**ENTRIES SHOWN:**
Start of Block

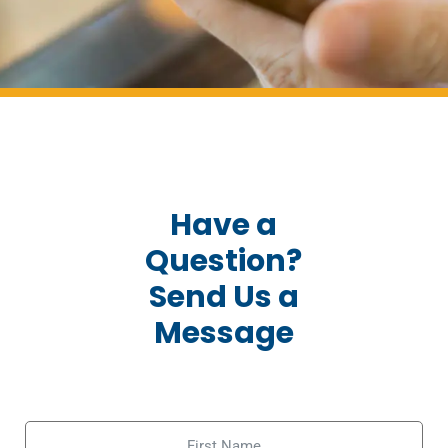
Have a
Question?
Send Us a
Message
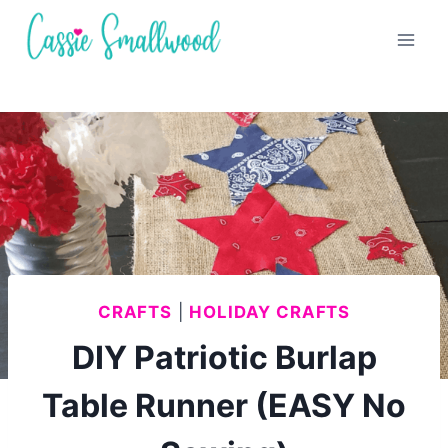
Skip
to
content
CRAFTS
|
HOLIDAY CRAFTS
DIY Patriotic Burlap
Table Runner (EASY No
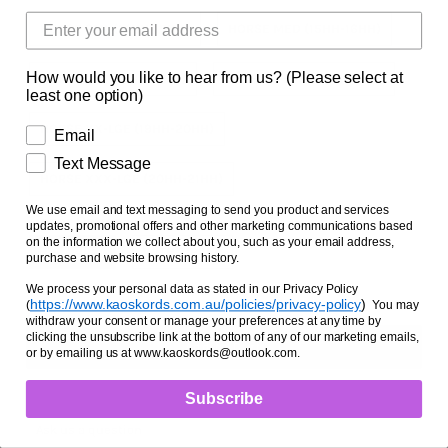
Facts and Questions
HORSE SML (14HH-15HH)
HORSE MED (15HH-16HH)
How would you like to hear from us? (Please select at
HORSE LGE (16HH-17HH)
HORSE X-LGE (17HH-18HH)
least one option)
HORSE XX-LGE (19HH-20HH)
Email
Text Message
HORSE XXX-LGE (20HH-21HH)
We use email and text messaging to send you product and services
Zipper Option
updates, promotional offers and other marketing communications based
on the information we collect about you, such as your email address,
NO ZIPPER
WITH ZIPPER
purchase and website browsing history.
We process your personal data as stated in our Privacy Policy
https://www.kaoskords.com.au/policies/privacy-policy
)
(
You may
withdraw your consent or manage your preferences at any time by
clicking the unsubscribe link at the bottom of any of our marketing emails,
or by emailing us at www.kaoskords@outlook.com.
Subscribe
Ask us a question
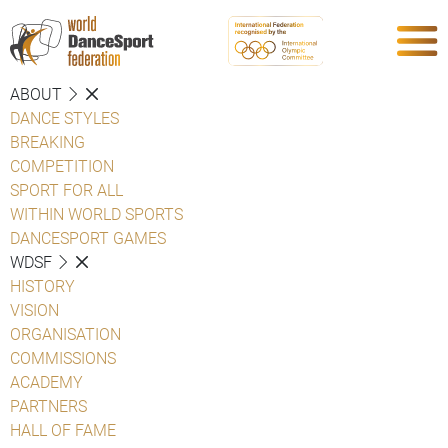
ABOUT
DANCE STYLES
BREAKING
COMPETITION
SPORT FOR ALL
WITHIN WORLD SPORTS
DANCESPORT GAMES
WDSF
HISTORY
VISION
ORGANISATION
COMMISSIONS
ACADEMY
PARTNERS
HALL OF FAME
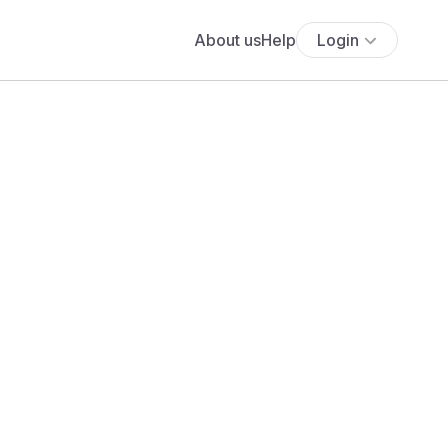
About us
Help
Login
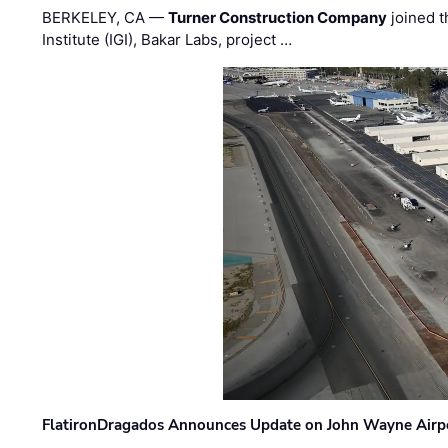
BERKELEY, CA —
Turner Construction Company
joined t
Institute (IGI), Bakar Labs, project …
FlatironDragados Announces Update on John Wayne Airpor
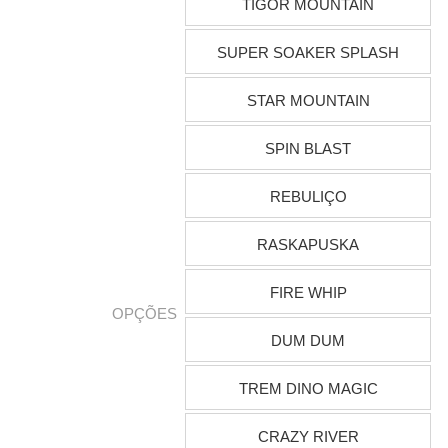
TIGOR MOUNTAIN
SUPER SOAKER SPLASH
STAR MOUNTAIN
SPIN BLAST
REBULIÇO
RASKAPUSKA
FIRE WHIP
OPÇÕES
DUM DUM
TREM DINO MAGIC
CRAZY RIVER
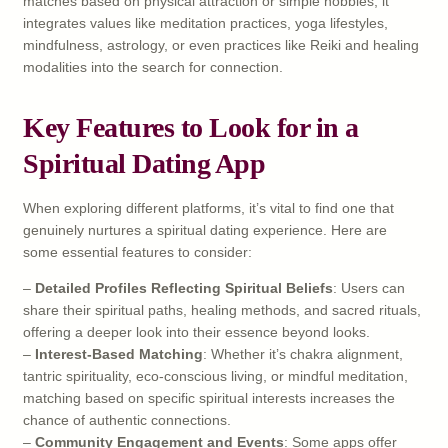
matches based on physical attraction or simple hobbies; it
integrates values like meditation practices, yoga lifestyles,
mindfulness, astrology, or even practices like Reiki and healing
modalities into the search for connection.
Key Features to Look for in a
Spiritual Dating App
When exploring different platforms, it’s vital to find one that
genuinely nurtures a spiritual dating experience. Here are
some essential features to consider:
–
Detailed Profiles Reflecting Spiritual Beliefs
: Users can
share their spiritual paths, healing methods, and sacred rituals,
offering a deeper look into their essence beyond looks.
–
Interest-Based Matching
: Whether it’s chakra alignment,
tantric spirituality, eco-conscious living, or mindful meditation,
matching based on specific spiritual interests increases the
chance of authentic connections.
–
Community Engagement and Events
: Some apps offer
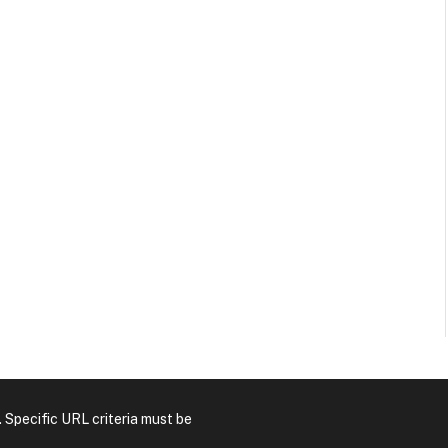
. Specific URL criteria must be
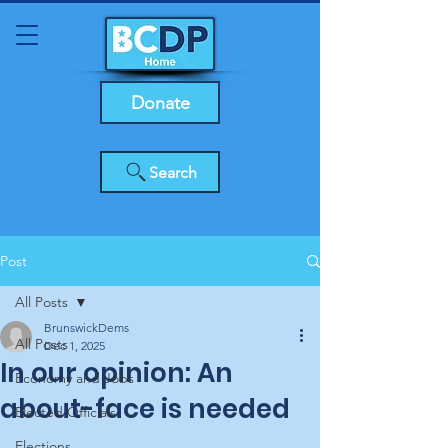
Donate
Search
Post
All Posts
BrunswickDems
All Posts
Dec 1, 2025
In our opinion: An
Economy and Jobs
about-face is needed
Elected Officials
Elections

End of Block

**BRIEF:** Starting at the line that contains "Economy and Jobs", transcribe every line through the last line of the entries above, exactly, and nothing else.

**OUTPUT FOR THIS EXERCISE:**
Economy and Jobs
about-face is needed
Elected Officials
Elections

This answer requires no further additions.